Here's a real life example from the past 30 days: I had a patient come in within the last month who has experienced neck pain for, according to him, 20 years. He tells me, "Yeah, it's been hurting and getting worse for at least 20 years, but I didn't have insurance and didn't want to pay for treatment out of pocket, so I just didn't do anything about it until now." Why now? Because he just got Medicare. Well, 20 years ago this problem could have been dealt with easily, probably six weeks of physical therapy, might have cost $1200. Now, the guy has three vertebrae in his spine that have become so irritated and inflamed over the years that they actually fused themselves together. If it can be surgically repaired at all (I'm not a surgeon, so I'm not even sure he's a good candidate for surgery), we're talking about them having to break the fusion apart, then refuse it with screws into the proper position. Tens of thousands of dollars and a fairly invasive and risky treatment, whereas if it had been dealt with at the time conservatively it would have cost a small fraction of the money with virtually no risk to the patient.

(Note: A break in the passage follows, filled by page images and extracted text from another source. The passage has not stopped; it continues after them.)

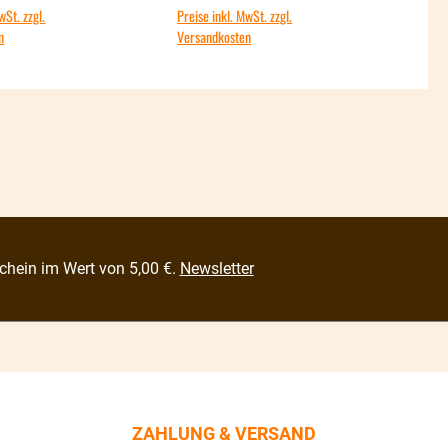
wSt. zzgl.
Preise inkl. MwSt. zzgl.
Preis
n
Versandkosten
Vers
chein im Wert von 5,00 €.
Newsletter
ZAHLUNG & VERSAND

Now, all the economic tough-guys on this board are going to say, "The guy got what he deserved for being stupid." And of course that's true. However, let's not forget that he's now on Medicare's dime, which is your money now (and mine.) And lest you think this guy is a fringe example, I'm here to tell you that he is not. I don't care what economic theory says about how motivated people should be to invest in getting healthier, they don't do it. It's much rarer to find someone who is proactive about it than find patients like this guy. I see patients like him every single day. And he's your prime example-a guy who should be very concered about staying healthy because he has nothing to fall back on in an emergency. There's a spychological element to this that the economic theory doesn't take into account.
Anyway, most of your challenges and comments are irrelevant to my position, since I'm talking about the cost of going cash and you're (strangely in my view, if you're serious about avoiding artificial inflation of health care costs) not for ditching what we erroneously call "health insurance."